Tuesday, July 27, 2010

A Decade Too Late

The Las Vegas Birthday Experience



I see Las Vegas as an Exploratorium on the human condition. Debauchery, hedonism, and indulgence are everywhere. It’s all here – the fake, plastic things they have often cautioned us won’t give us happiness – money, sex, drugs, and alcohol. On steroids. Even the architecture is fake it’s hard not to see it as

a satiric representation of what the city offers. Tour de Eiffel, Arc de Triomphe, Chrysler Building and Empire State

are here. It’s tacky and funny, one can’t help but love it.


Everyone is a tourist out for a good time. You look in people’s eyes and you see that fire burning in their eyes seeking that opportunity to abandon their inhibitions. I find it very interesting that it’s the favorite destination of people being initiated into adulthood by drowning in inebriation and belligerence. Most likely, that same person and his/her friends will be back in a few years for that one last crazy high before they subject themselves to the shackles of married suburban life.

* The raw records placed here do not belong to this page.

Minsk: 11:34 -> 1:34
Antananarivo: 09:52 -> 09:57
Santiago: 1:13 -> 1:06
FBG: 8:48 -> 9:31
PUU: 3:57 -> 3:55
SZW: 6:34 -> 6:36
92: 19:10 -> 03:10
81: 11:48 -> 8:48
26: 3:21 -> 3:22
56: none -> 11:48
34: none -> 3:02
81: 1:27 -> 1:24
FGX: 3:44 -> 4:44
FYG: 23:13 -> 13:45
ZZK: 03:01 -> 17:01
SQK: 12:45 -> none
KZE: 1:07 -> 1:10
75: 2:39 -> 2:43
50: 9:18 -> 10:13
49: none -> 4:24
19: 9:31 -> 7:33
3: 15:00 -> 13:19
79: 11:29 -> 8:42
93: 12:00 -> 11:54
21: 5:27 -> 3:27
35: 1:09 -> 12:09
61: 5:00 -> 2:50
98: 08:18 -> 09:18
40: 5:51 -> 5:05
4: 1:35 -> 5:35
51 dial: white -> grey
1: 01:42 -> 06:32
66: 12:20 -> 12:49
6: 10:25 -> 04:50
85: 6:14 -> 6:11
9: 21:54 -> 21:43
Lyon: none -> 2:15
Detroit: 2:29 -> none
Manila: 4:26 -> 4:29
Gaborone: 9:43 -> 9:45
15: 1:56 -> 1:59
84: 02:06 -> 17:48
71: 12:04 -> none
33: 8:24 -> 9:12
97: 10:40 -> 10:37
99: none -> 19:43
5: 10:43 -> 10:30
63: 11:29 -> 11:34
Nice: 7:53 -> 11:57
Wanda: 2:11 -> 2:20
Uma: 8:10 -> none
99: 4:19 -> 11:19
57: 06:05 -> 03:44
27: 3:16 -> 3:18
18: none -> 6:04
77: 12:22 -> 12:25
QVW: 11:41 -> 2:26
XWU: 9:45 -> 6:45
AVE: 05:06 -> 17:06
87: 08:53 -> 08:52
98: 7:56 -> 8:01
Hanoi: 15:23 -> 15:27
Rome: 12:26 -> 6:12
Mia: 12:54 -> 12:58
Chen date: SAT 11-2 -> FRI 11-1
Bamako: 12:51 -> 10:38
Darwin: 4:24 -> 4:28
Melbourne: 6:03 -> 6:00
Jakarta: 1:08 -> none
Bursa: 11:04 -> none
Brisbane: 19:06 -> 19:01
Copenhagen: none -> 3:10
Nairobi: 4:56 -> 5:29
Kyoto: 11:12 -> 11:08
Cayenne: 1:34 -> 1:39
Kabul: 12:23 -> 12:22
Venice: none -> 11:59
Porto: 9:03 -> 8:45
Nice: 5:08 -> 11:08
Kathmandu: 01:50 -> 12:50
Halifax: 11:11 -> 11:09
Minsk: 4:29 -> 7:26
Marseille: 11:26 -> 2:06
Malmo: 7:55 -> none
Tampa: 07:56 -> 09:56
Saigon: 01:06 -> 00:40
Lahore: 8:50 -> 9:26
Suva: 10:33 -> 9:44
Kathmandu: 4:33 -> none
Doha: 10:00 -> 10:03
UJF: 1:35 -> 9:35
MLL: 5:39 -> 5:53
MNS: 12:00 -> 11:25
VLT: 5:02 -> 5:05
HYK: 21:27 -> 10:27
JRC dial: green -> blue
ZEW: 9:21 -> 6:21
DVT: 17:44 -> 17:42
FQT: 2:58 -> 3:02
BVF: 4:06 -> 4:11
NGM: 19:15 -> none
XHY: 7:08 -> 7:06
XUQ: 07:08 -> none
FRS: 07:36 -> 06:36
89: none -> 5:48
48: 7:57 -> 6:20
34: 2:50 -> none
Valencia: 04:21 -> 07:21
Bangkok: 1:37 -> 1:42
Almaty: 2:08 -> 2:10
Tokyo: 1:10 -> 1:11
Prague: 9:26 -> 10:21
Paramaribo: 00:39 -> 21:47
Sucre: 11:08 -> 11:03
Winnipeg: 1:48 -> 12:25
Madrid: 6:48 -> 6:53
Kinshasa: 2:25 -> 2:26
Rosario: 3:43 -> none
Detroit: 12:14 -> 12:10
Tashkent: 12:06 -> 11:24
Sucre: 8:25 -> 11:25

It doesn’t make any sense to me. No matter. If you just allow it to pass you and not penetrate you, you’ll survive and actually have a good time, come home with your sanity, memory, checking account, integrity, and human dignity still intact.

Otherwise, Vegas will eat you alive. The fainthearted and weak-willed are strongly cautioned. Vegas will gently nudge you to go through your motions of one-night stands, strip clubs, gambling, shopping, and non-stop drinking. After using you up, it will send you home with a compounded hangover and maxed out credit (I don’t think anybody leaves this city richer, even if you do manage to win at the tables). And you’ll be back at your job the next day, staring at your computer screen and scratching your head wondering why, despite all that “fun” documented in your digital camera, you still feel hollow inside.


But if you see things just for what they are, I think it is a wonderful place to learn who you are. Some psychologists would argue that when you react strongly and negatively to something that you see in someone, you are actually reacting to that piece of yourself you have not accepted yet so you project it on to the other person. You are basically reacting to you. You don’t want to take responsibility for that awful, negative characteristic you still possess, so you want somebody else to carry it for you. So is it true then that if you don’t react to it, then you no longer identify with that part of you who’s caught in that spiderweb?


If you’re playful with it a little bit, charm it, smile with your eyes with it, flirt with it, dance with it, Vegas will be extremely easy on you. Vegas will serve you complimentary wine on the plane. Vegas will upgrade you to a one bedroom suite. Vegas will buy you drink after drink. Vegas will get you in parties without having to pay cover or stand in ridiculous lines.


I’m glad I waited a decade before I jumped in the Vegas bandwagon. I came home hangover-free, debt-free, sober, and feeling good knowing that I’m not that impressionable anymore. It’s a comfortable feeling to know that my identity is not built around a lot of things that would and could entrap. I don’t know if I could have said that at twenty-one.


Best of all, I got a real, melty, warm, cozy Danish "teddyhug" - in Vegas, of all places, where nothing is supposedly real.


Oh, life’s such a contradiction sometimes!!!